The Company is also engaged in a Federal District Court case with Mentor and
Meta involving six of the Company's patents.  Mentor and Meta are seeking a

                                      -18-

 
declaratory judgment of noninfringement, invalidity and unenforceability of the
patents in dispute, and the Company has filed counteractions against Mentor and
Meta for infringement and threatened infringement of the six patents.  Mentor
has also claimed in this Federal District Court case that press releases issued
by the Company were defamatory and interfered with Mentor's prospective economic
relations.  In June 1997, Quickturn filed a motion for preliminary injunction,
asking the District Court to prohibit Mentor from manufacturing, assembling,
marketing, loaning or otherwise distributing emulation products and components
in the United States, which products and components infringe certain claims in
Quickturn's U.S. Patent No. 5,036,473.  On August 1, 1997, the U.S. District
Court in Oregon granted Quickturn's motion for a preliminary injunction against
Mentor's domestic emulation activities.  The Oregon action is presently set for
trial in September 1998.

In August 1997, a preliminary injunction sought by Mentor's German subsidiary,
Mentor Graphics (Deutschland) GmbH, was issued by a regional court in Munich,
enjoining agents of the Company from making certain statements concerning U.S.
litigation matters between the Company and Mentor.  The Company has since filed
a motion with the regional court in Munich to dismiss this action based on the
failure of Mentor's German subsidiary to advance its case within the 6-month
statutory limitation.

In October 1997, the Company filed a complaint alleging infringement of the
German part of the Company's European Patent No. 0 437 491 B1 against Mentor
Graphics (Deutschland) GmbH, in the District Court of Dusseldorf.  The main
court hearing for this matter is set for March 1999.

In November 1996, Aptix Corporation ("Aptix") filed a suit against the Company,
in the U.S. District Court, the Northern District of California,  alleging
various violations of the antitrust laws and unfair competition.  The discovery
phase of this case was recently completed.

The Company has mounted vigorous defenses against Mentor's defamation and
tortious interference claims and the antitrust and unfair competition claims by
Aptix, and recently filed six summary judgment motions against the Aptix claims.
The outcome of these actions cannot be predicted with certainty.
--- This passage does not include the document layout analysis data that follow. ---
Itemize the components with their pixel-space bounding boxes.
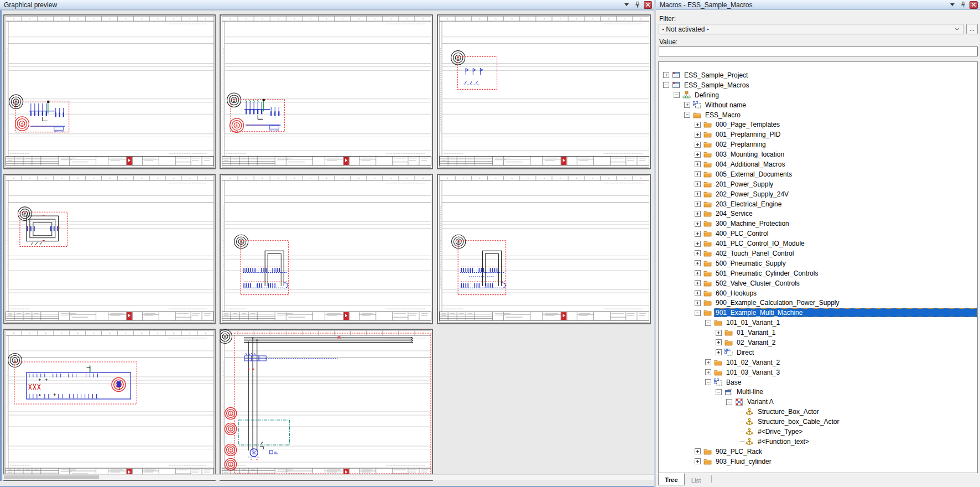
expand-plus-icon[interactable]	[695, 201, 701, 207]
tree-item[interactable]: Defining	[659, 90, 977, 100]
tree-item[interactable]: Multi-line	[659, 387, 977, 397]
filter-browse-button[interactable]: ...	[966, 24, 978, 34]
tree-item[interactable]: 101_01_Variant_1	[659, 318, 977, 328]
tree-item[interactable]: 101_02_Variant_2	[659, 358, 977, 367]
page-thumbnail-1[interactable]	[3, 14, 216, 169]
tree-item[interactable]: 900_Example_Calculation_Power_Supply	[659, 298, 977, 308]
expand-plus-icon[interactable]	[695, 181, 701, 187]
expand-plus-icon[interactable]	[695, 152, 701, 158]
tree-item[interactable]: 004_Additional_Macros	[659, 159, 977, 169]
page-thumbnail-2[interactable]	[220, 14, 433, 169]
expand-minus-icon[interactable]	[716, 389, 722, 395]
expand-plus-icon[interactable]	[695, 142, 701, 148]
tree-item[interactable]: 005_External_Documents	[659, 169, 977, 179]
tree-item[interactable]: 000_Page_Templates	[659, 120, 977, 129]
panel-titlebar[interactable]: Graphical preview	[0, 0, 654, 10]
horizontal-scrollbar[interactable]	[3, 474, 654, 480]
expand-plus-icon[interactable]	[716, 330, 722, 336]
tree-item[interactable]: 402_Touch_Panel_Control	[659, 248, 977, 258]
tab-list[interactable]: List	[685, 474, 708, 486]
tree-item[interactable]: 300_Machine_Protection	[659, 219, 977, 229]
tree-item[interactable]: 02_Variant_2	[659, 338, 977, 348]
expand-plus-icon[interactable]	[695, 448, 701, 454]
tree-item[interactable]: 001_Preplanning_PID	[659, 129, 977, 139]
chevron-down-icon[interactable]	[623, 1, 630, 8]
tree-item[interactable]: ESS_Macro	[659, 110, 977, 120]
expand-plus-icon[interactable]	[663, 72, 669, 78]
tree-item[interactable]: ESS_Sample_Project	[659, 70, 977, 80]
tree-item[interactable]: Structure_Box_Actor	[659, 407, 977, 417]
expand-plus-icon[interactable]	[695, 171, 701, 177]
tree-item[interactable]: Base	[659, 377, 977, 387]
expand-plus-icon[interactable]	[705, 369, 711, 375]
expand-minus-icon[interactable]	[674, 92, 680, 98]
tree-item[interactable]: 201_Power_Supply	[659, 179, 977, 189]
expand-plus-icon[interactable]	[695, 122, 701, 128]
page-thumbnail-8[interactable]	[220, 329, 433, 481]
tree-item[interactable]: Without name	[659, 100, 977, 110]
expand-plus-icon[interactable]	[695, 260, 701, 266]
tree-item[interactable]: 500_Pneumatic_Supply	[659, 258, 977, 268]
expand-plus-icon[interactable]	[695, 161, 701, 167]
tree-item[interactable]: 002_Preplanning	[659, 139, 977, 149]
filter-dropdown[interactable]: - Not activated -	[659, 24, 963, 34]
expand-plus-icon[interactable]	[695, 132, 701, 138]
pin-icon[interactable]	[959, 1, 967, 8]
expand-minus-icon[interactable]	[684, 112, 690, 118]
expand-plus-icon[interactable]	[695, 250, 701, 256]
close-icon[interactable]	[644, 1, 652, 9]
tree-item[interactable]: Variant A	[659, 397, 977, 407]
tree-item[interactable]: 501_Pneumatic_Cylinder_Controls	[659, 268, 977, 278]
close-icon[interactable]	[969, 1, 978, 9]
expand-minus-icon[interactable]	[726, 399, 732, 405]
expand-plus-icon[interactable]	[716, 339, 722, 345]
pin-icon[interactable]	[633, 1, 641, 8]
tree-item[interactable]: #<Drive_Type>	[659, 427, 977, 437]
expand-plus-icon[interactable]	[684, 102, 690, 108]
expand-plus-icon[interactable]	[695, 458, 701, 464]
tree-item[interactable]: 502_Valve_Cluster_Controls	[659, 278, 977, 288]
tree-item[interactable]: 401_PLC_Control_IO_Module	[659, 239, 977, 248]
tree-item[interactable]: Direct	[659, 348, 977, 358]
tree-item[interactable]: 202_Power_Supply_24V	[659, 189, 977, 199]
expand-plus-icon[interactable]	[695, 280, 701, 286]
expand-plus-icon[interactable]	[695, 231, 701, 237]
panel-titlebar[interactable]: Macros - ESS_Sample_Macros	[656, 0, 980, 10]
expand-plus-icon[interactable]	[695, 211, 701, 217]
tree-item[interactable]: 203_Electrical_Engine	[659, 199, 977, 209]
tree-item-label: ESS_Macro	[703, 111, 742, 120]
expand-minus-icon[interactable]	[705, 320, 711, 326]
scrollbar-thumb[interactable]	[4, 475, 99, 479]
tree-item[interactable]: #<Function_text>	[659, 437, 977, 447]
expand-plus-icon[interactable]	[695, 221, 701, 227]
tree-item[interactable]: 101_03_Variant_3	[659, 367, 977, 377]
tree-item[interactable]: 01_Variant_1	[659, 328, 977, 338]
expand-plus-icon[interactable]	[695, 290, 701, 296]
tree-item[interactable]: 902_PLC_Rack	[659, 447, 977, 457]
page-thumbnail-5[interactable]	[220, 174, 433, 324]
tree-item[interactable]: 901_Example_Multi_Machine	[659, 308, 977, 318]
page-thumbnail-4[interactable]	[3, 174, 216, 324]
tab-tree[interactable]: Tree	[658, 473, 685, 485]
tree-item[interactable]: 600_Hookups	[659, 288, 977, 298]
expand-plus-icon[interactable]	[695, 241, 701, 247]
expand-plus-icon[interactable]	[695, 191, 701, 197]
expand-minus-icon[interactable]	[695, 310, 701, 316]
page-thumbnail-7[interactable]	[3, 329, 216, 481]
chevron-down-icon[interactable]	[948, 1, 956, 8]
value-input[interactable]	[659, 46, 978, 56]
page-thumbnail-3[interactable]	[437, 14, 651, 169]
page-thumbnail-6[interactable]	[437, 174, 651, 324]
expand-minus-icon[interactable]	[705, 379, 711, 385]
tree-item[interactable]: Structure_box_Cable_Actor	[659, 417, 977, 427]
expand-plus-icon[interactable]	[695, 270, 701, 276]
expand-plus-icon[interactable]	[695, 300, 701, 306]
expand-plus-icon[interactable]	[705, 359, 711, 365]
expand-minus-icon[interactable]	[663, 82, 669, 88]
tree-item[interactable]: ESS_Sample_Macros	[659, 80, 977, 90]
tree-item[interactable]: 204_Service	[659, 209, 977, 219]
tree-item[interactable]: 400_PLC_Control	[659, 229, 977, 239]
expand-plus-icon[interactable]	[716, 349, 722, 355]
tree-item[interactable]: 903_Fluid_cylinder	[659, 457, 977, 467]
tree-item[interactable]: 003_Mounting_location	[659, 149, 977, 159]
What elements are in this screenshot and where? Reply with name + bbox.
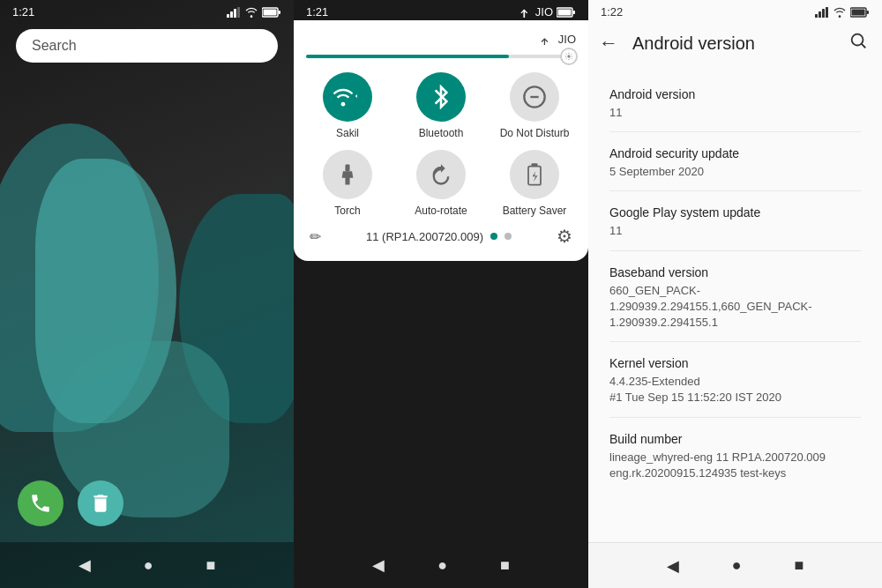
qs-drawer: JIO	[294, 20, 588, 261]
quick-settings-panel: 1:21 JIO JIO	[294, 0, 588, 588]
carrier-label: JIO	[535, 5, 553, 19]
nav-back-info[interactable]: ◀	[667, 556, 679, 576]
brightness-row[interactable]	[306, 55, 576, 58]
status-icons-qs: JIO	[519, 5, 576, 19]
info-label-build: Build number	[609, 432, 861, 446]
info-section-security: Android security update 5 September 2020	[609, 132, 861, 191]
search-placeholder: Search	[32, 38, 77, 53]
qs-tile-battery-icon[interactable]	[510, 150, 559, 199]
status-time-home: 1:21	[12, 5, 34, 19]
status-bar-info: 1:22	[588, 0, 882, 20]
info-toolbar: ← Android version	[588, 20, 882, 66]
svg-line-26	[862, 44, 866, 48]
footer-build: 11 (RP1A.200720.009)	[366, 230, 483, 243]
info-value-play: 11	[609, 223, 861, 239]
nav-bar-qs: ◀ ● ■	[294, 542, 588, 588]
home-screen: 1:21 Search	[0, 0, 294, 588]
svg-rect-23	[852, 9, 865, 15]
signal-detail-icon	[541, 34, 553, 45]
qs-tile-battery[interactable]: Battery Saver	[493, 150, 576, 217]
settings-icon[interactable]: ⚙	[557, 226, 572, 247]
info-section-android-version: Android version 11	[609, 73, 861, 132]
brightness-track[interactable]	[306, 55, 576, 58]
qs-footer-center: 11 (RP1A.200720.009)	[366, 230, 512, 243]
info-section-baseband: Baseband version 660_GEN_PACK-1.290939.2…	[609, 251, 861, 343]
info-value-baseband: 660_GEN_PACK-1.290939.2.294155.1,660_GEN…	[609, 283, 861, 331]
svg-rect-0	[227, 14, 229, 18]
qs-tile-dnd-icon[interactable]	[510, 72, 559, 122]
signal-qs-icon	[519, 7, 532, 18]
qs-tile-bluetooth-icon[interactable]	[416, 72, 466, 122]
info-section-build: Build number lineage_whyred-eng 11 RP1A.…	[609, 418, 861, 492]
status-bar-qs: 1:21 JIO	[294, 0, 588, 20]
status-icons-info	[815, 7, 870, 18]
svg-rect-24	[867, 11, 870, 14]
qs-footer: ✏ 11 (RP1A.200720.009) ⚙	[306, 217, 576, 247]
qs-tile-battery-label: Battery Saver	[503, 205, 567, 217]
info-value-build: lineage_whyred-eng 11 RP1A.200720.009eng…	[609, 450, 861, 481]
qs-tile-autorotate-label: Auto-rotate	[415, 205, 467, 217]
svg-rect-10	[573, 11, 576, 14]
svg-rect-21	[826, 7, 828, 18]
nav-bar-info: ◀ ● ■	[588, 542, 882, 588]
status-bar-home: 1:21	[0, 0, 294, 20]
qs-top-row: JIO	[306, 33, 576, 46]
info-value-android-version: 11	[609, 105, 861, 121]
qs-tiles: Sakil Bluetooth Do No	[306, 72, 576, 217]
svg-rect-5	[264, 9, 277, 15]
svg-rect-1	[230, 11, 233, 18]
wifi-info-icon	[833, 7, 847, 18]
edit-icon[interactable]: ✏	[310, 228, 321, 245]
info-label-baseband: Baseband version	[609, 265, 861, 279]
qs-tile-autorotate[interactable]: Auto-rotate	[400, 150, 482, 217]
svg-rect-6	[279, 11, 281, 14]
brightness-fill	[306, 55, 509, 58]
wifi-icon	[244, 7, 258, 18]
status-icons-home	[227, 7, 281, 18]
qs-dark-area	[294, 261, 588, 588]
qs-tile-bluetooth-label: Bluetooth	[419, 127, 464, 139]
qs-tile-torch-label: Torch	[334, 205, 360, 217]
nav-home-qs[interactable]: ●	[437, 556, 447, 575]
qs-tile-torch[interactable]: Torch	[306, 150, 389, 217]
signal-icon	[227, 7, 241, 18]
nav-back-home[interactable]: ◀	[78, 555, 91, 575]
nav-recent-qs[interactable]: ■	[500, 556, 510, 575]
nav-home-home[interactable]: ●	[144, 556, 153, 575]
qs-tile-bluetooth[interactable]: Bluetooth	[400, 72, 482, 139]
app-dock	[18, 480, 123, 526]
svg-point-12	[567, 55, 570, 57]
search-button[interactable]	[841, 27, 875, 59]
search-bar[interactable]: Search	[16, 29, 278, 63]
battery-icon	[262, 7, 281, 18]
brightness-thumb[interactable]	[560, 48, 578, 65]
qs-tile-torch-icon[interactable]	[323, 150, 372, 199]
qs-tile-wifi-label: Sakil	[336, 127, 359, 139]
qs-tile-wifi[interactable]: Sakil	[306, 72, 389, 139]
svg-rect-19	[818, 11, 821, 18]
nav-back-qs[interactable]: ◀	[372, 555, 385, 575]
info-label-security: Android security update	[609, 146, 861, 160]
phone-app-icon[interactable]	[18, 480, 64, 526]
dot-active	[490, 233, 497, 240]
dot-inactive	[505, 233, 512, 240]
qs-tile-wifi-icon[interactable]	[323, 72, 372, 122]
info-section-kernel: Kernel version 4.4.235-Extended#1 Tue Se…	[609, 342, 861, 417]
battery-info-icon	[850, 7, 870, 18]
android-version-panel: 1:22 ← Android version	[588, 0, 882, 588]
info-section-play: Google Play system update 11	[609, 191, 861, 250]
qs-tile-dnd[interactable]: Do Not Disturb	[493, 72, 576, 139]
bin-app-icon[interactable]	[78, 480, 123, 526]
wallpaper	[0, 71, 294, 535]
qs-tile-dnd-label: Do Not Disturb	[500, 127, 570, 139]
info-value-kernel: 4.4.235-Extended#1 Tue Sep 15 11:52:20 I…	[609, 374, 861, 406]
qs-tile-autorotate-icon[interactable]	[416, 150, 466, 199]
page-title: Android version	[629, 33, 838, 54]
back-button[interactable]: ←	[592, 28, 625, 58]
carrier-detail: JIO	[558, 33, 576, 46]
svg-rect-15	[345, 165, 349, 172]
nav-home-info[interactable]: ●	[732, 556, 742, 575]
nav-recent-home[interactable]: ■	[206, 556, 216, 575]
svg-rect-2	[234, 9, 236, 18]
nav-recent-info[interactable]: ■	[795, 556, 804, 575]
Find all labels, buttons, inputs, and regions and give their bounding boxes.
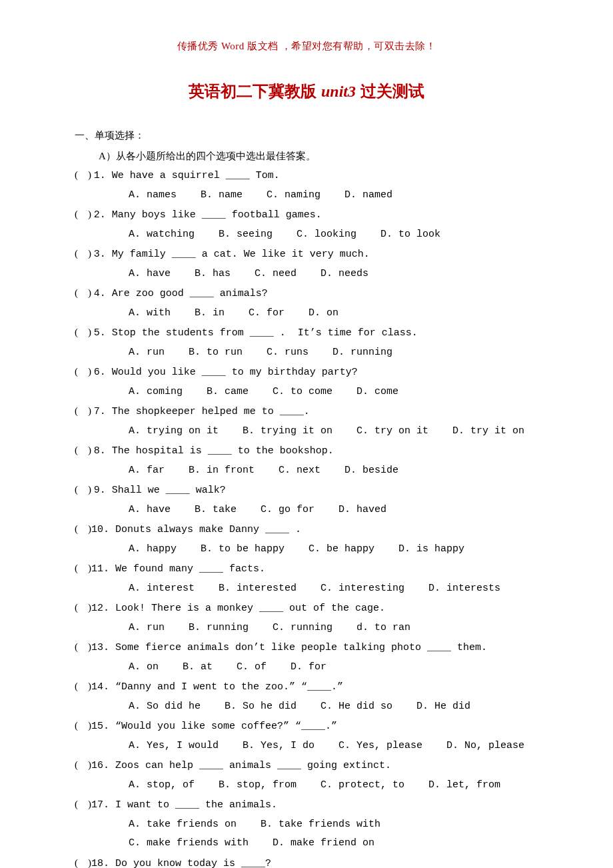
question-stem: ( )18. Do you know today is ____? xyxy=(75,853,538,869)
question-stem: ( ) 3. My family ____ a cat. We like it … xyxy=(75,244,538,265)
question-stem: ( ) 1. We have a squirrel ____ Tom. xyxy=(75,165,538,186)
question-options: A. names B. name C. naming D. named xyxy=(75,186,538,205)
question-options: A. have B. take C. go for D. haved xyxy=(75,501,538,520)
question-stem: ( ) 8. The hospital is ____ to the books… xyxy=(75,441,538,461)
title-part-a: 英语初二下冀教版 xyxy=(189,82,321,100)
question-options: A. trying on it B. trying it on C. try o… xyxy=(75,422,538,441)
question-options: C. make friends with D. make friend on xyxy=(75,834,538,853)
question-options: A. interest B. interested C. interesting… xyxy=(75,579,538,599)
question-options: A. coming B. came C. to come D. come xyxy=(75,383,538,402)
question-stem: ( ) 7. The shopkeeper helped me to ____. xyxy=(75,401,538,422)
question-options: A. So did he B. So he did C. He did so D… xyxy=(75,697,538,717)
question-options: A. Yes, I would B. Yes, I do C. Yes, ple… xyxy=(75,737,538,756)
question-stem: ( )16. Zoos can help ____ animals ____ g… xyxy=(75,755,538,776)
document-page: 传播优秀 Word 版文档 ，希望对您有帮助，可双击去除！ 英语初二下冀教版 u… xyxy=(0,0,613,868)
questions-container: ( ) 1. We have a squirrel ____ Tom. A. n… xyxy=(75,165,538,868)
question-stem: ( )15. “Would you like some coffee?” “__… xyxy=(75,716,538,737)
question-stem: ( )17. I want to ____ the animals. xyxy=(75,795,538,815)
instruction: A）从各小题所给出的四个选项中选出最佳答案。 xyxy=(99,147,538,166)
title-part-b: 过关测试 xyxy=(356,82,424,100)
question-stem: ( )13. Some fierce animals don’t like pe… xyxy=(75,637,538,658)
question-options: A. stop, of B. stop, from C. protect, to… xyxy=(75,776,538,795)
question-stem: ( ) 2. Many boys like ____ football game… xyxy=(75,205,538,225)
section-label: 一、单项选择： xyxy=(75,126,538,145)
question-options: A. run B. to run C. runs D. running xyxy=(75,343,538,363)
question-stem: ( )10. Donuts always make Danny ____ . xyxy=(75,519,538,540)
question-stem: ( )11. We found many ____ facts. xyxy=(75,559,538,579)
question-options: A. have B. has C. need D. needs xyxy=(75,265,538,284)
question-stem: ( ) 4. Are zoo good ____ animals? xyxy=(75,283,538,304)
question-stem: ( ) 6. Would you like ____ to my birthda… xyxy=(75,362,538,383)
question-options: A. take friends on B. take friends with xyxy=(75,815,538,835)
question-stem: ( ) 9. Shall we ____ walk? xyxy=(75,480,538,501)
document-title: 英语初二下冀教版 unit3 过关测试 xyxy=(75,81,538,102)
header-note: 传播优秀 Word 版文档 ，希望对您有帮助，可双击去除！ xyxy=(75,40,538,53)
question-options: A. with B. in C. for D. on xyxy=(75,304,538,323)
question-options: A. far B. in front C. next D. beside xyxy=(75,461,538,481)
question-stem: ( ) 5. Stop the students from ____ . It’… xyxy=(75,323,538,343)
question-options: A. run B. running C. running d. to ran xyxy=(75,619,538,638)
question-stem: ( )12. Look! There is a monkey ____ out … xyxy=(75,598,538,619)
question-stem: ( )14. “Danny and I went to the zoo.” “_… xyxy=(75,677,538,697)
question-options: A. happy B. to be happy C. be happy D. i… xyxy=(75,540,538,559)
title-unit: unit3 xyxy=(321,83,356,100)
question-options: A. watching B. seeing C. looking D. to l… xyxy=(75,225,538,245)
question-options: A. on B. at C. of D. for xyxy=(75,658,538,677)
In February 1998, Aptix and Meta filed a lawsuit against the Company, in the
U.S. District Court, the Northern District of California, alleging infringement
of a U.S. patent owned by Aptix and licensed to Meta.  The Company is mounting a
vigorous defense against this claim.  The outcome of this action cannot be
predicted with certainty.

                                      -19-

 
The Company is engaged in certain other legal and administrative proceedings
incidental to its normal business activities.  While it is not possible to
determine the ultimate outcome of these actions at this time, management
believes that any liabilities resulting from such proceedings, or claims which
are pending or known to be threatened, will not have a material adverse effect
on the Company's consolidated financial position or results of operations.


ITEMS 2, 3, 4 and 5 are not applicable and have been omitted.


ITEM 6.  EXHIBITS AND REPORTS ON FORM 8-K

(a) Exhibits

      Exhibit  27: Financial Data Schedule

(b) Report on Form 8-K

A Current Report on Form 8-K dated April 3, 1998 was filed with the Securities
and Exchange Commission by the Company to report preliminary financial results
for the first quarter of 1998.

                                      -20-

 
                                  SIGNATURES
                                        
        Pursuant to the requirements of the Securities Exchange Act of 1934, 
        the Registrant has duly caused this report to be signed on its behalf 
        by the undersigned, thereunto duly authorized.


                                               QUICKTURN DESIGN SYSTEMS, Inc.
                                               ------------------------------
                                                        (Registrant)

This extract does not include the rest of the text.